Different applications will have different requirements for sorting complexity, but most should support basic sorting:

  # Sort albums by year, oldest to newest
  GET /albums?sort=year+asc

  # Sort albums by artist, alphabetical
  GET /albums?sort=artist+asc

  # Sort albums by year, newest to oldest, then album name, alphabetical
  GET /albums?sort=year+desc,name+asc
Paging

Remember to return relevant links, such as previous/next/first/last:

  GET /albums?offset=10&limit=10
  # Or...
  GET /albums?page=2&limit=10
Fields

Send only the fields specified. The default response should just set defaults for the fields param:

  GET /albums?fields=name,year,artist
Filter

Show only the results matching the given filter criteria:

  GET /albums?artist="Disclosure"

  # Get albums from all these years:
  GET /albums?year=1969,1977,1983,1994,1998,2013

  # Get albums from any of these years with the keyword "EP":
  GET /albums?year=1969,1977,1983,1994,1998,2013;keyword=EP

  # Get all albums except those with genre=country:
  GET /albums?genre=!country

This is an area where the tooling for Node could use a lot of improvement. Some early-stage projects worth following include:

Most of the examples in this chapter were generated using siren-resource. It was written for that purpose, but it supports some interesting features that the others lack, and I literally took the bullet points right off the siren-resource roadmap.

Optimizing for Speed

You can have the best API design in the world, but if it’s too slow, nobody will want to use it. Here are some quick tips to keep things moving quickly:

  • Store all commonly viewed resources and queries in an in-memory cache. Consider Redis or Memcached

  • Make sure your cache headers and ETags are set properly for all cacheable resources.

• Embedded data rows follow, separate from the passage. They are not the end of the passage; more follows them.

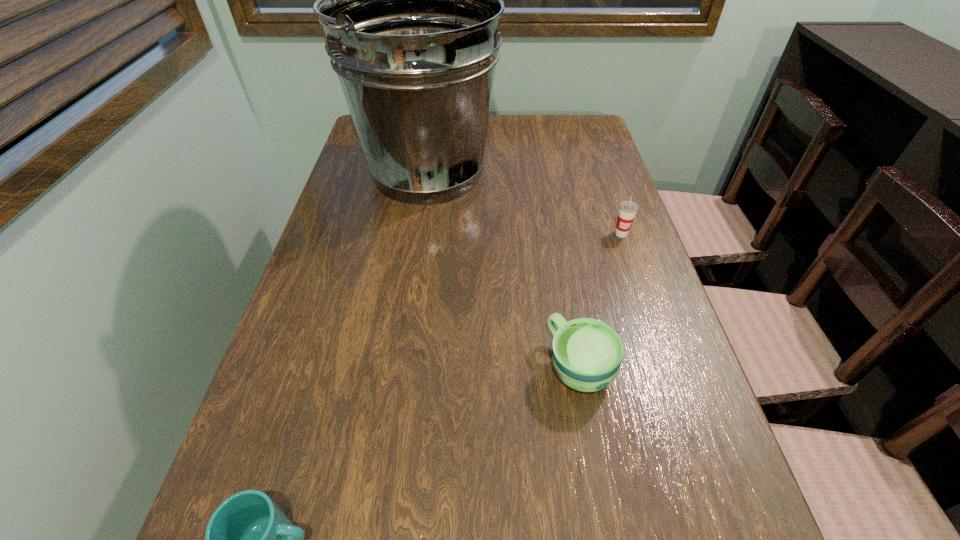 This screenshot has width=960, height=540. I want to click on vacant space that's between the bucket and the third farthest object, so click(x=503, y=269).

I want to click on the closest object to the third object from left to right, so click(628, 209).

Select which object is the third closest to the rightmost cup. Please provide its 2D coordinates. Your answer should be formatted as a tuple, i.e. [(x, y)], where the tuple contains the x and y coordinates of a point satisfying the conditions above.

[(249, 539)]

Find the location of a particular element. This screenshot has height=540, width=960. cup that is the closest one to the third object from left to right is located at coordinates (628, 209).

Where is `cup that is the second closest one to the rightmost cup`? The image size is (960, 540). cup that is the second closest one to the rightmost cup is located at coordinates (249, 539).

  • Make sure you’re compressing your resource endpoints. See the express.compress() or equivalent middleware.

  • Use paging. Make it automatic on every resource, and make sure there is a maximum page size enforced.

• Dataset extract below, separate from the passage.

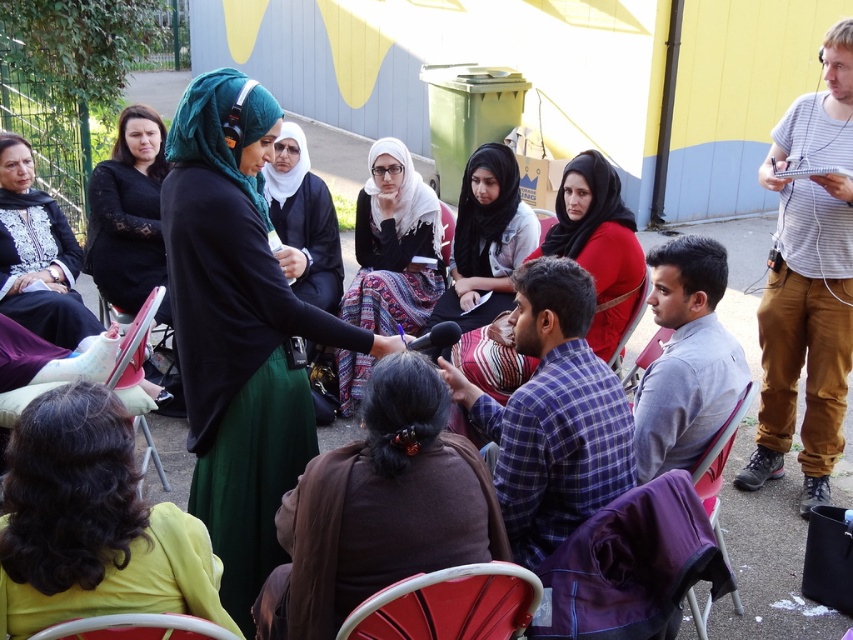 You are organizing a small event and need to place a decorative tablecloth on the pink fabric chair at lower right. The tablecloth you have is the same size as the brown fabric at center. Will the tablecloth fit the chair?

The brown fabric at center is wider than the pink fabric chair at lower right. Since the tablecloth is the same size as the brown fabric at center, it will be too wide for the pink fabric chair at lower right.

Consider the image. You are standing at the center of the scene and want to locate the curly hair at lower left. Which direction should you face to look directly at it?

Since the curly hair at lower left is located at point 0.819 on the x axis and 0.108 on the y axis, you should face towards the lower left direction to look directly at it.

  • Stream large responses so that user agents can start processing it as soon as possible.

  • Index any keys that are commonly used for filtering and searching.

  • Limit access to queries that require processing time.

  • Avoid making unnecessary network calls. If you can colocate backend services and side-band resources on the same server, you’ll trim a lot of latency.

  • Avoid making unnecessary IPC calls. If you can accomplish in a library what you have been doing in a separate process, do it, unless doing so could slow down the event loop.

  • Avoid blocking. Always use the asynchronous versions of Node function calls during request and response cycles. The only times you should consider synchronous versions are for application startup and command-line utilities.

  • Always use nonblocking algorithms for query processing. Don’t process large collections with synchronous iterator functions. Consider time slicing or workers instead.

  • Take advantage of load balancing to spread the load across multiple CPU cores. The cluster module or HAProxy should do the trick. As of this writing, HAProxy handles it better, but the cluster module is undergoing a rewrite to improve its performance.

  • Offload all static assets to CDNs.

  • Profile your app performance. Use an app monitoring tool like New Relic to detect potential issues.

  • Load test your application. Carefully monitor latency and memory use characteristics under strain.

Conclusion

This chapter could have been a whole book on its own. I could not possibly tell you everything you need to know about building an API to prepare you for large-scale production within the scope of this book, but hopefully you have been introduced to most of the key concepts, and you at least know which keywords to Google for if you want to learn more.

Here is a list of best practices you may want to refer back to:

  • Use consistent routing.

  • Use hypermedia as the engine of application state.

  • Program to the media type, not to the API data.

  • Use a media type that supports the right number and right type of affordances (H-Factors) for your application.

  • Consider the benefits of using an HTML-based media type.

The UX is the soul of an application; the API is the heart. Take the time to make sure your application has a good one. Your users will love you for it.